I had a dream, and in the dream I wrote a poem, and the poem was about a place most wondrous and strange. I wrote what I remembered of the text upon waking, and for many years I was haunted by the palace described in my dreams yet never seen therein. Yet after quite some time I learned that my poem was already written, almost half a century before. I was told that I must have read it once, forgotten, and then recalled it in a dream, though I doubted it myself I had scant little explanation myself. But then I learned that people had argued for years over who had actually written my poem, for many had published it, quite separately, at different times and places. And all of them said the text had come to them, finished and mysterious, in a flash of inspiration or in a dream or drug-addled reverie.
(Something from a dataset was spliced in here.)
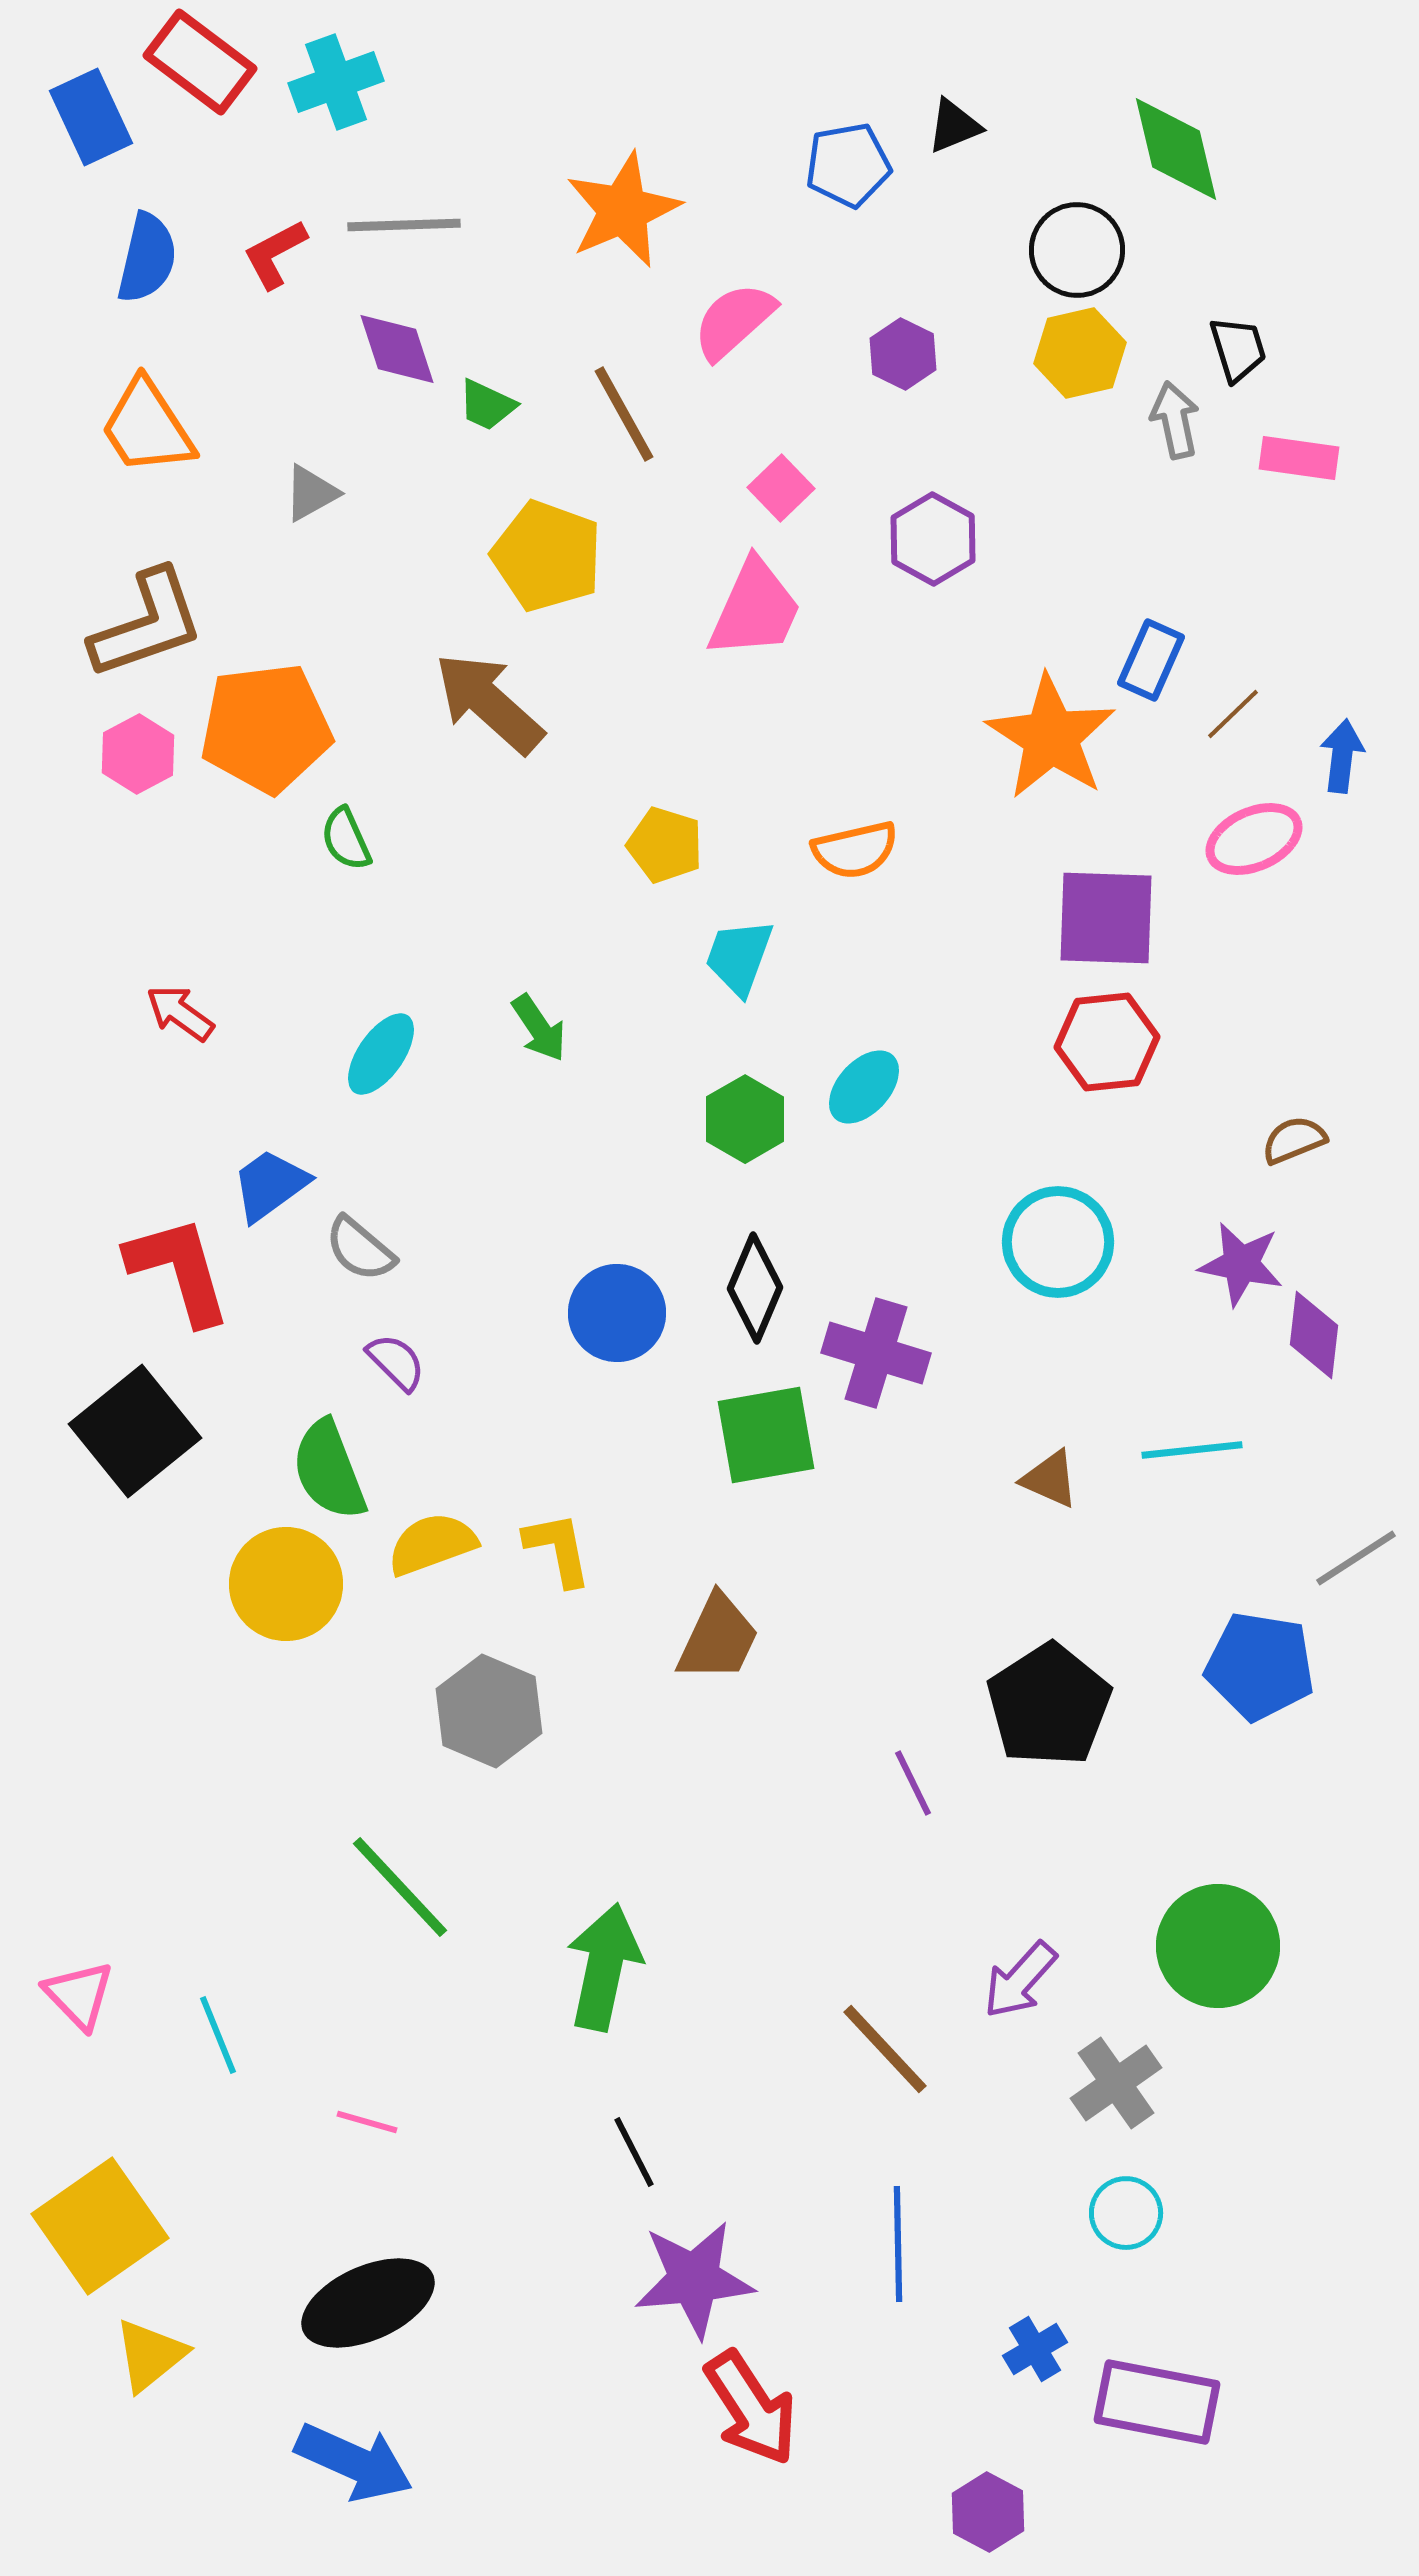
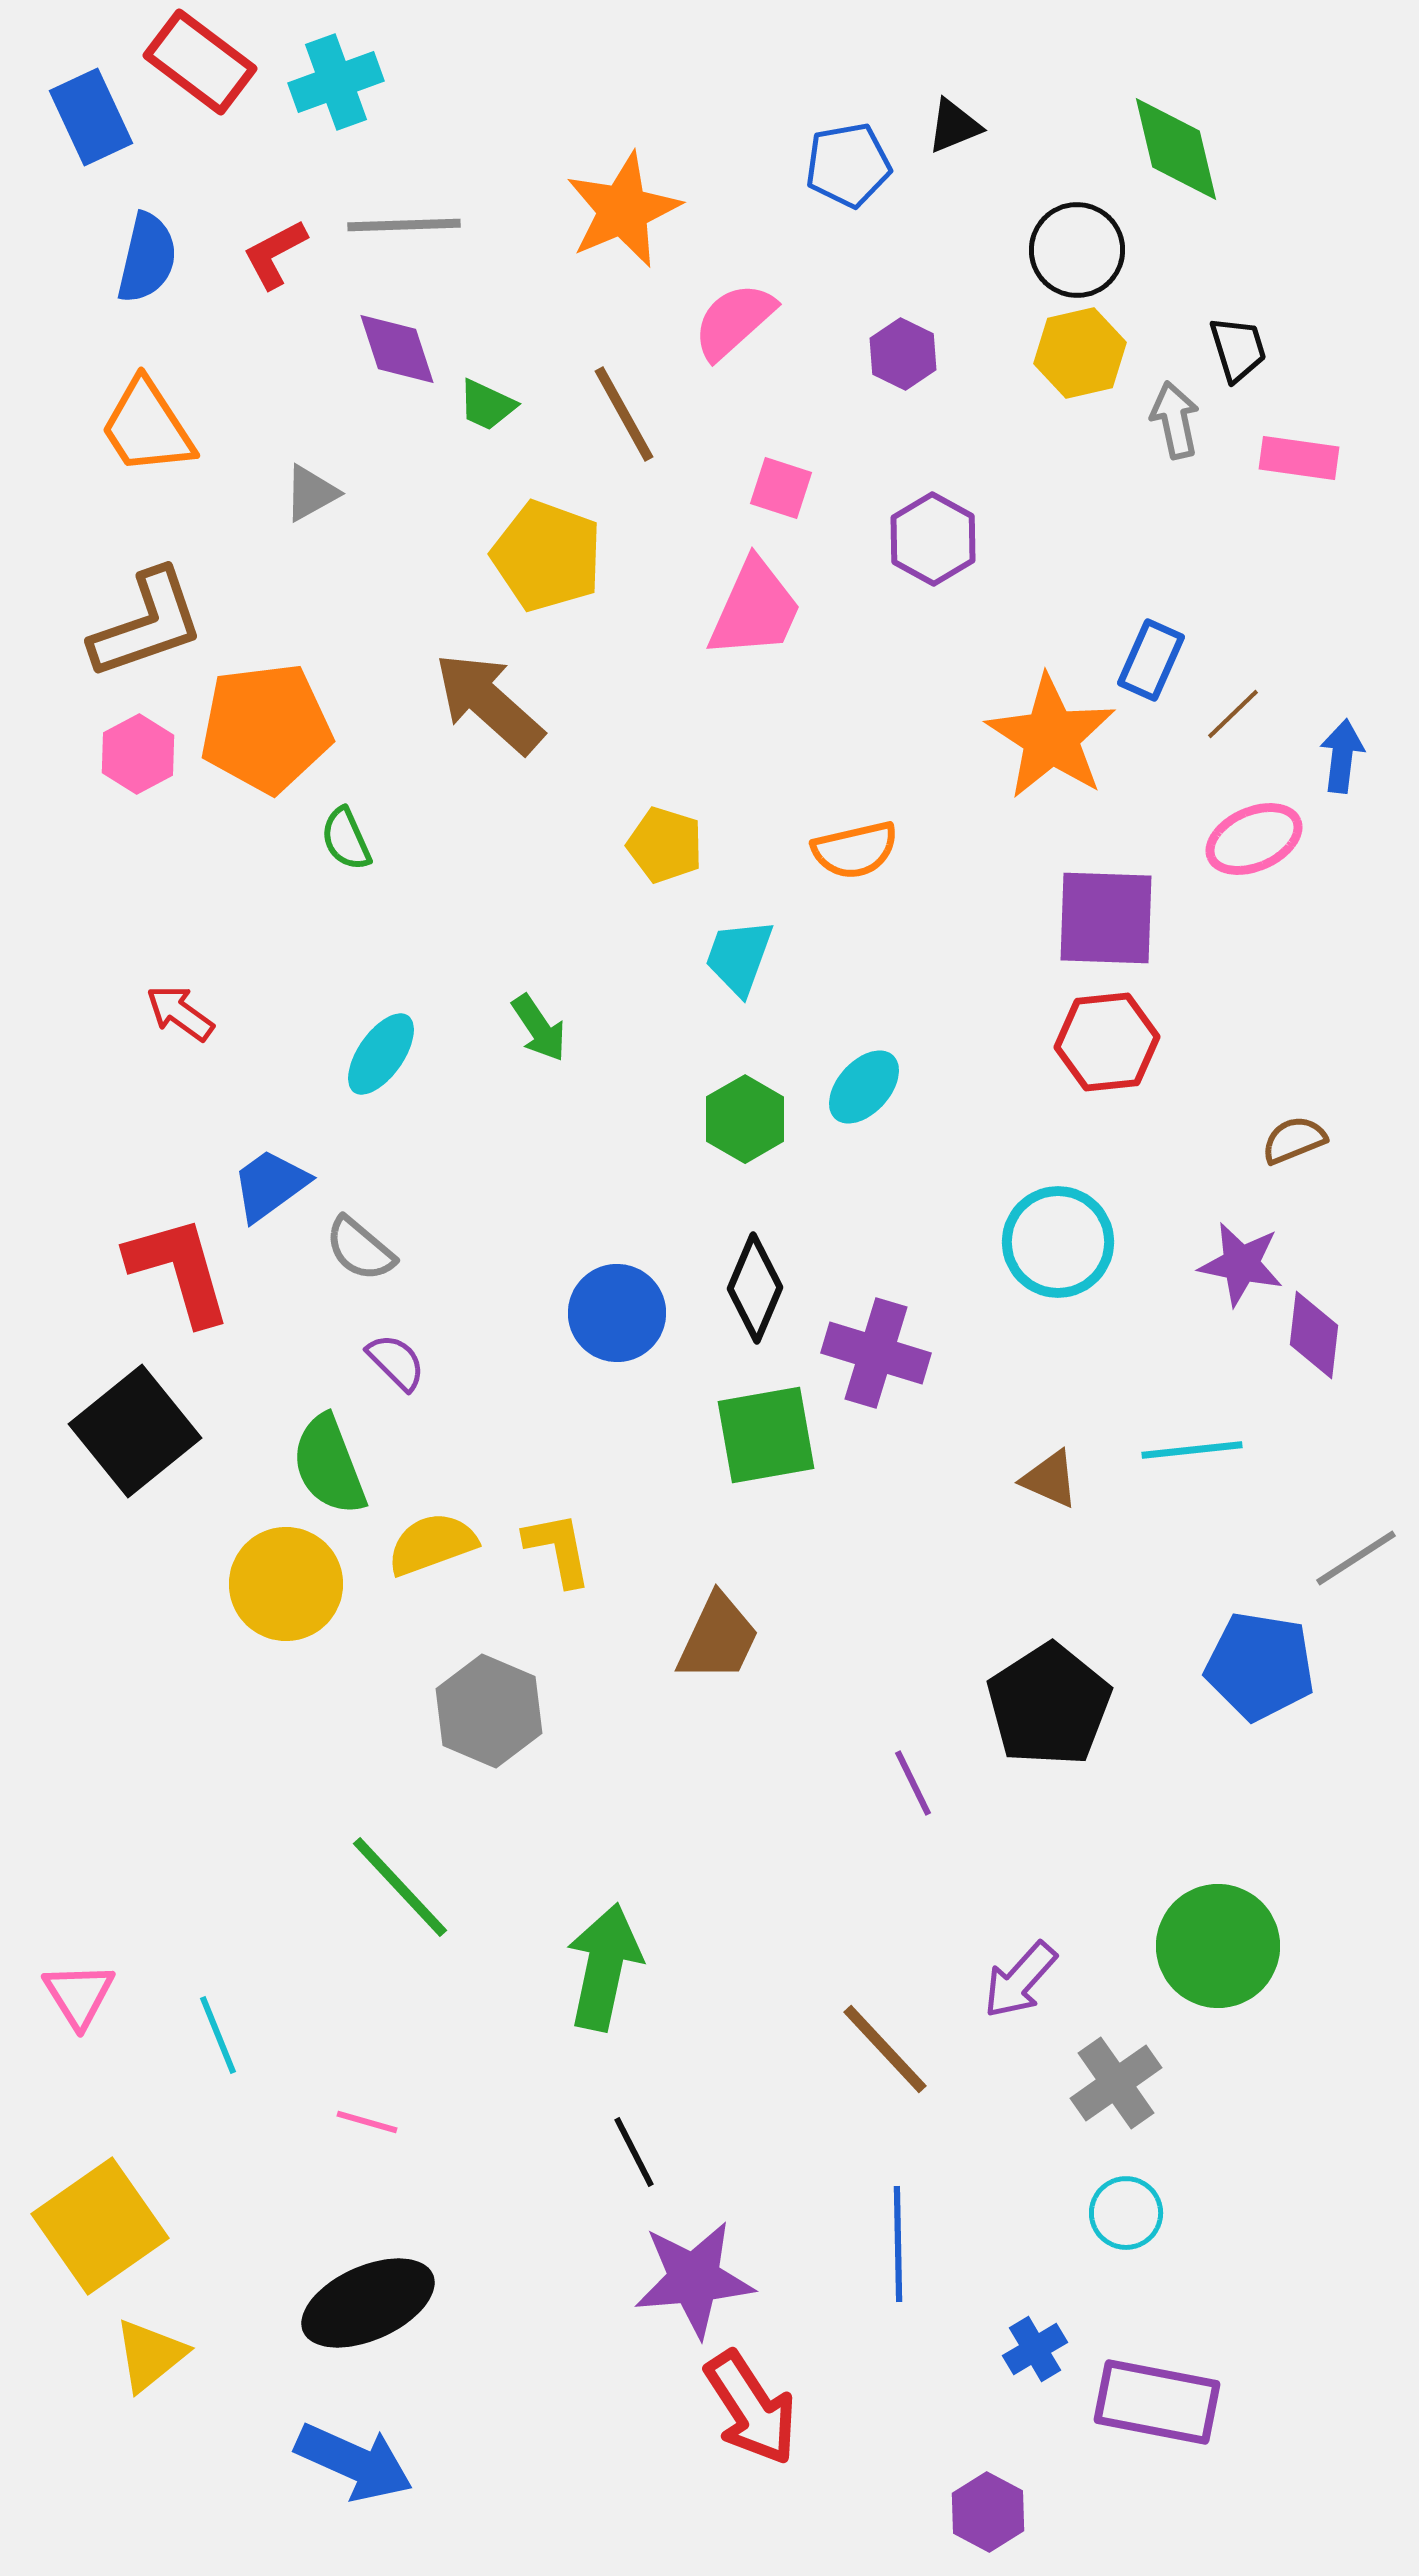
pink square at (781, 488): rotated 28 degrees counterclockwise
green semicircle at (329, 1470): moved 5 px up
pink triangle at (79, 1995): rotated 12 degrees clockwise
Intrigued indeed I began to read more on the issue, learning that the poem was thought to be inspired by the story of a palace built by an emperor many thousands of years ago. Yet when I read of the emperor and his palace, I found that he had built it after being inspired by a most moving dream he had, trying to recreate what he had seen in sleep. So where is the true palace? Is the dream trying still to make us build it, or are we all, across the centuries and millennia remembering a castle hidden somewhere in the world, be it past or present? For verily, it seems that none of us truly wrote the poem, but rather received it from some unknown force, projecting visions and texts into our minds. Should we then look for it, scouring the world and penetrating the most hidden valleys and scaling the most remote mountains to locate a palace of mystery, where dreams are projected across times and worlds, or should we join together all art and craft to make a new palace, so the dream and poem has a place to reside within. And if we do, what then? What will success bring?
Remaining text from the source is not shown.